Transcranial super-localization imaging of the adult brain in the Best Of EMIM Talks 2020

Transcranial super-localization imaging of the adult brain in the Best Of EMIM Talks 2020


Charlie Demené, researcher in our lab Physics for Medicine Paris and associate professor at ESPCI Paris-PSL, has received an award at the European Molecular Imaging Meeting which was held virtually in August 24-28, 2020: his presentation has been selected in the Best Of EMIM Talks 2020 in the session Imaging Technologies. The presented work, entitled “Transcranial Ultrasound Localization Microscopy reveals sub-resolution blood dynamics in aneurysms and arterial malformations in the adult human brain”, marks a leap in neuroimaging with the first demonstration of Ultrasound Localization Microscopy (ULM) in clinics.

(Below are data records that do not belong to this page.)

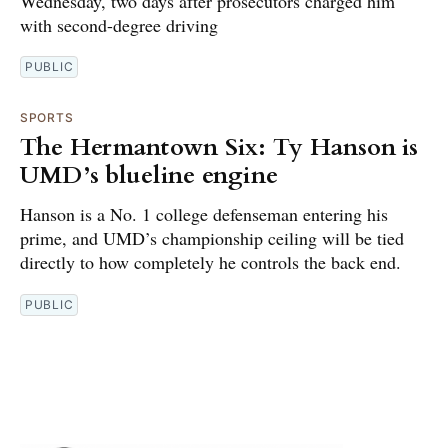
Wednesday, two days after prosecutors charged him
with second-degree driving
PUBLIC
SPORTS
The Hermantown Six: Ty Hanson is
UMD’s blueline engine
Hanson is a No. 1 college defenseman entering his
prime, and UMD’s championship ceiling will be tied
directly to how completely he controls the back end.
PUBLIC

Imaging the brain vasculature is essential to diagnose and monitor neurovascular pathologies. Currently, clinicians rely on CT (computed tomography) and MRA (magnetic resonance angiography). These techniques are extremely costly, and fail to capture small features and the dynamics of vascular flows.

Ultrasound Localization Microscopy (ULM) enables to image the brain vasculature at high sensitivity and down to the micron scale by combining ultrafast ultrasound with the injection of clinically-approved and non-ionizing contrast agents. This technique adresses the challenge of transcranial imaging – the skull is an obstacle to conventional ultrasound imaging of the brain, and provides an unpredecented spatiotemporal resolution. We validated the concept of ULM in rodents in 2015. Here, Charlie Demené and his team transpose it for the very first time to human adult patients, demonstrating the tremendous phenomenal capacities of ULM for cerebrovascular diagnosis.

For instance, a 100-micron size aneurysm was detected on ULM images. Besides, within this aneurysm, the blood flow directions and speeds, unaccessible with CT and MRA, were fully characterized. With ULM, all these highly-resolved and quantitative data are acquired within tens of seconds at the patient’s bedside. This remarkable achievement could transform the diagnosis and management of patients in neurology departments. 

This first translation of ULM to clinical settings required several technical developments, including new acquisition sequences, and algorithms for correcting motions and skull-induced aberrations. Next, Charlie Demené will aim at developing fast processing methods to display vascular features in real-time during the examination.